Need I say more ? Là ce n’est pas que le personnage de Mal Reynolds, c’est vraiment Nathan. Il suffit d’avoir vu ou lu une interview de lui, ou bien une vidéo de convention, pour comprendre qu’il est drôle, adorable, intelligent... et Canadien en plus ! Si si, c’est souvent bon signe (attention, Canadien pas Québécois). Tous les acteurs de Firefly s’accordent à dire que c’était aussi leur capitaine hors caméra, pas dans le sens où il jouait les chefs, mais dans le sens où il était celui qui les rassemblait, qui leur permettait de garder espoir même après l’annulation de la série... Et il en va de même pour les fans : il était présent sur les forums, il a toujours été très abordable lors des conventions et autre. Et on peut maintenant ajouter qu'il sait chanter! "Everyone's a hero in their own... WAYYYYY!"

-John Barrowman

alias Captain Jack Harkness
Ou l’acteur dont les femmes regrettent le plus qu’il soit gay depuis les beaux jours de Rupert Everett. Il a même épousé son compagnon, Scott. Bon, lui aussi je le connais surtout pour un rôle donc c’est peut-être uniquement le personnage. Ou le physique. Quoique... il chante bien aussi. Il est surtout connu dans le milieu des comédies musicales au départ (cliché !). Ecossais de naissance il a vécu aux Etats-Unis pendant longtemps ce qui lui donne un accent intéressant, et changeant selon les interlocuteurs. Pour avoir vu quelques interviews de lui, il a l’air très porté sur la chose (cliché !). Et pour les fans de Buffy, il faut voir le premier épisode de la saison 2 de Torchwood, Kiss Kiss Bang Bang, où lui et James Marsters (Spike) ont une scène... mémorable.

-Jason Mraz

Oui bon, quand on a des obsessions hein...Là c’est l’ensemble. L’auteur-compositeur, le chanteur et la personnalité qu’on découvre dans les blogs, les interviews et les vidéos. Oh, comme c’était bien les vidéos Invisible Microphone News ! Enfin bref, je parle de lui tous les deux blogs alors je vais arrêter.

En vrac :
-Los Bluth Hermanos, Jason Bateman (les cheveux ! il a joué dans Ricky ou la Belle Vie !) et Will Arnett (la voix ! l’air guitar !)
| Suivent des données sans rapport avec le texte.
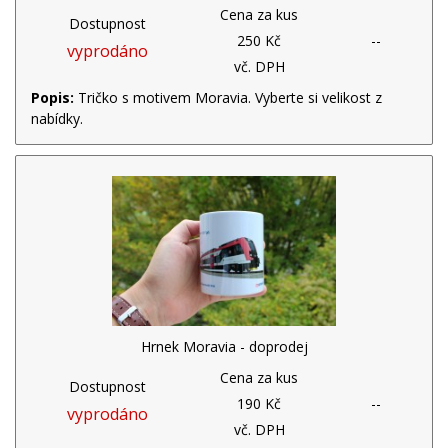
Cena za kus
Dostupnost
250 Kč
--
vyprodáno
vč. DPH
Popis:
Tričko s motivem Moravia. Vyberte si velikost z
nabídky.
Hrnek Moravia - doprodej
Cena za kus
Dostupnost
190 Kč
--
vyprodáno
vč. DPH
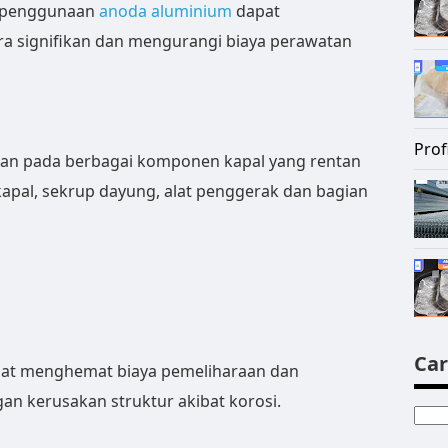
, penggunaan
anoda aluminium
dapat
a signifikan dan mengurangi biaya perawatan
Prof
kan pada berbagai komponen kapal yang rentan
kapal, sekrup dayung, alat penggerak dan bagian
Car
at menghemat biaya pemeliharaan dan
n kerusakan struktur akibat korosi.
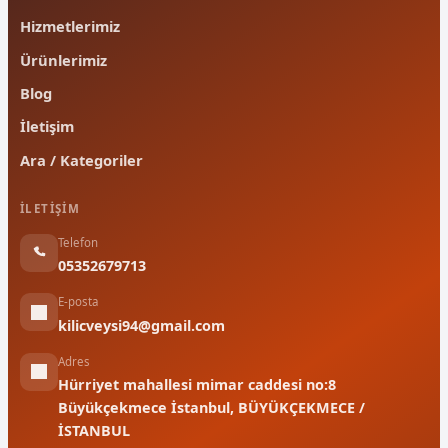
Hizmetlerimiz
Ürünlerimiz
Blog
İletişim
Ara / Kategoriler
İLETIŞIM
Telefon
05352679713
E-posta
kilicveysi94@gmail.com
Adres
Hürriyet mahallesi mimar caddesi no:8
Büyükçekmece İstanbul, BÜYÜKÇEKMECE /
İSTANBUL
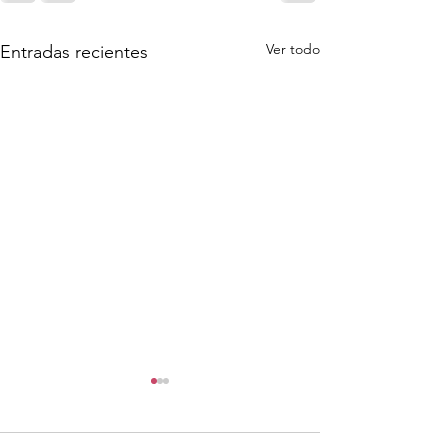
Ver todo
Entradas recientes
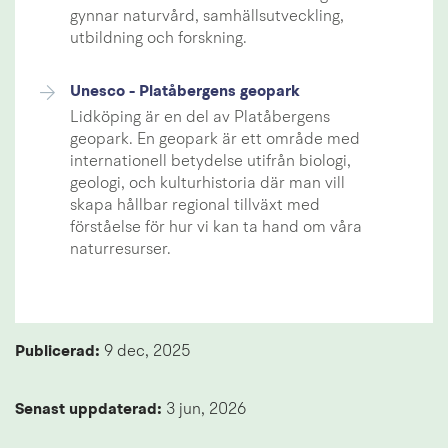
gynnar naturvård, samhällsutveckling,
utbildning och forskning.
Unesco - Platåbergens geopark
Lidköping är en del av Platåbergens
geopark. En geopark är ett område med
internationell betydelse utifrån biologi,
geologi, och kulturhistoria där man vill
skapa hållbar regional tillväxt med
förståelse för hur vi kan ta hand om våra
naturresurser.
Publicerad: 
9 dec, 2025
Senast uppdaterad: 
3 jun, 2026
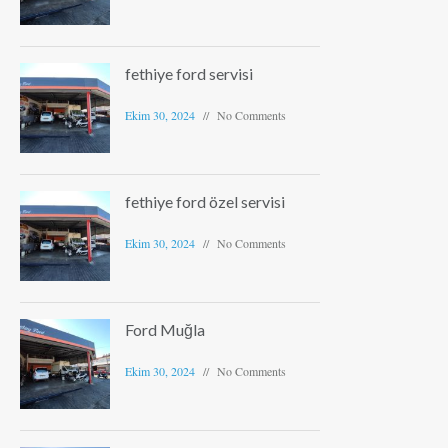
fethiye ford servisi
Ekim 30, 2024
No Comments
fethiye ford özel servisi
Ekim 30, 2024
No Comments
Ford Muğla
Ekim 30, 2024
No Comments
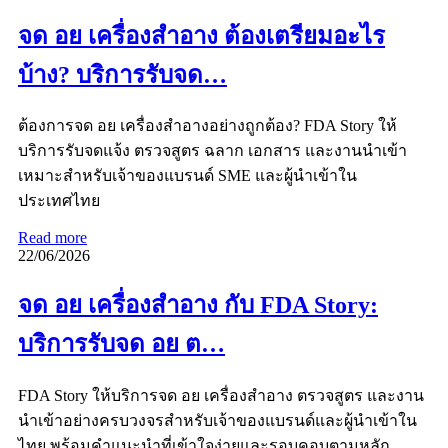
จด อย เครื่องสำอาง ต้องเตรียมอะไร
บ้าง? บริการรับจด…
ต้องการจด อย เครื่องสำอางอย่างถูกต้อง? FDA Story ให้
บริการรับจดแจ้ง ตรวจสูตร ฉลาก เอกสาร และงานนำเข้า
เหมาะสำหรับเจ้าของแบรนด์ SME และผู้นำเข้าใน
ประเทศไทย
Read more
22/06/2026
จด อย เครื่องสำอาง กับ FDA Story:
บริการรับจด อย ต…
FDA Story ให้บริการจด อย เครื่องสำอาง ตรวจสูตร และงาน
นำเข้าอย่างครบวงจรสำหรับเจ้าของแบรนด์และผู้นำเข้าใน
ไทย พร้อมคำแนะนำที่เข้าใจง่ายและรอบคอบตามหลัก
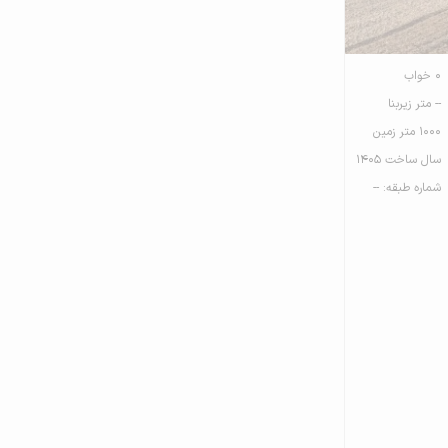
0 خواب
-- متر زیربنا
1000 متر زمین
سال ساخت 1405
شماره طبقه: --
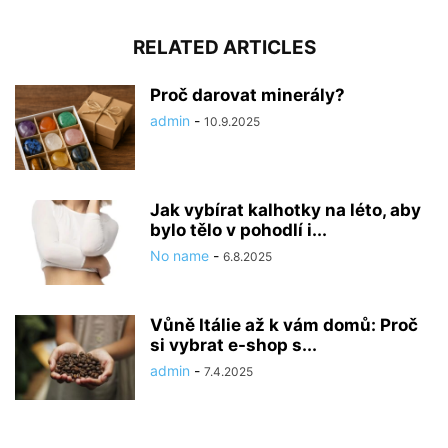
RELATED ARTICLES
Proč darovat minerály?
admin
-
10.9.2025
Jak vybírat kalhotky na léto, aby
bylo tělo v pohodlí i...
No name
-
6.8.2025
Vůně Itálie až k vám domů: Proč
si vybrat e-shop s...
admin
-
7.4.2025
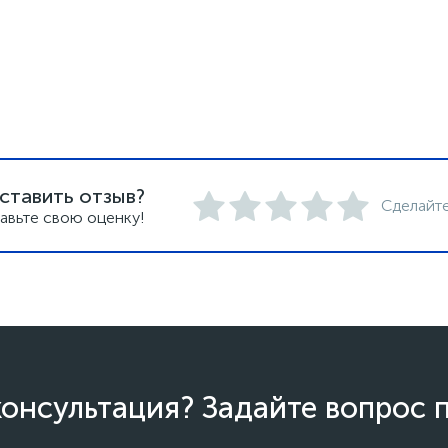
ставить отзыв?
Сделайте
авьте свою оценку!
онсультация? Задайте вопрос 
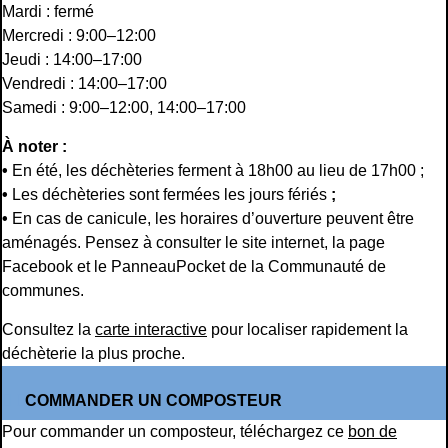
Mardi : fermé
Mercredi : 9:00–12:00
Jeudi : 14:00–17:00
Vendredi : 14:00–17:00
Samedi : 9:00–12:00, 14:00–17:00
À noter :
•
En été, les déchèteries ferment à 18h00 au lieu de 17h00 ;
•
Les déchèteries sont fermées les jours fériés
;
•
En cas de canicule, les horaires d’ouverture peuvent être
aménagés. Pensez à consulter le site internet, la page
Facebook et le PanneauPocket de la Communauté de
communes.
Consultez la
carte interactive
pour localiser rapidement la
déchèterie la plus proche.
COMMANDER UN COMPOSTEUR
Pour commander un composteur, téléchargez ce
bon de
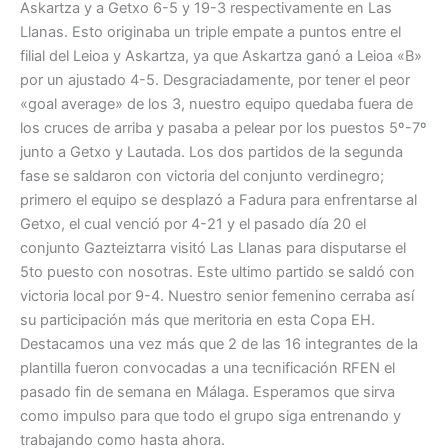
Askartza y a Getxo 6-5 y 19-3 respectivamente en Las
Llanas. Esto originaba un triple empate a puntos entre el
filial del Leioa y Askartza, ya que Askartza ganó a Leioa «B»
por un ajustado 4-5. Desgraciadamente, por tener el peor
«goal average» de los 3, nuestro equipo quedaba fuera de
los cruces de arriba y pasaba a pelear por los puestos 5º-7º
junto a Getxo y Lautada. Los dos partidos de la segunda
fase se saldaron con victoria del conjunto verdinegro;
primero el equipo se desplazó a Fadura para enfrentarse al
Getxo, el cual venció por 4-21 y el pasado día 20 el
conjunto Gazteiztarra visitó Las Llanas para disputarse el
5to puesto con nosotras. Este ultimo partido se saldó con
victoria local por 9-4. Nuestro senior femenino cerraba así
su participación más que meritoria en esta Copa EH.
Destacamos una vez más que 2 de las 16 integrantes de la
plantilla fueron convocadas a una tecnificación RFEN el
pasado fin de semana en Málaga. Esperamos que sirva
como impulso para que todo el grupo siga entrenando y
trabajando como hasta ahora.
-récemment David Cook mais ça va peut-être passer (ils l’ont vraiment relooké mine de rien, un peu de barbe, une mèche qui change de côté et ça change tout !)


-j’ai eu ma période Vince Vaughn après l’avoir vu remplacer David Letterman il y a quelques années mais il s’est un peu laissé aller depuis...


-Callum Blue, ah Mason, Mason, Mason...


-James McAvoy, que j’ai découvert assez récemment. A chaque fois que j’en entendais parler je me demandais pourquoi tout le monde avait l’air aussi dingue de lui. Et puis j’ai vu Atonement et j’ai commencé à comprendre. Je l’ai vu aussi en interview récemment dans le Daily Show et il est drôle en plus ! Et il a un bon accent écossais.


-Taye Diggs, ou comme dirait Jack dans Will & Grace « Me digs Taye Diggs »


-Jamie Bamber (sauf dans sa période « un an après » parce que je suis superficielle des fois). Je me suis retenue de mettre la fameuse photo avec la serviette pour que mon blog reste décent, mais... elle est facile à trouver ;)


-j’avais oublié Noah Wyle,

qui était mon docteur préféré jusqu’à...

-THE Doctor (Doctor Who). Que je ne connais que joué par Christopher Eccleston et David Tennant pour l’instant mais qui est le personnage culte par excellence. Là ce n’est plus une question d’être mignon ou d’avoir du charme, c’est juste le charisme d’un personnage à la fois héroïque, impitoyable, curieux et philosophe.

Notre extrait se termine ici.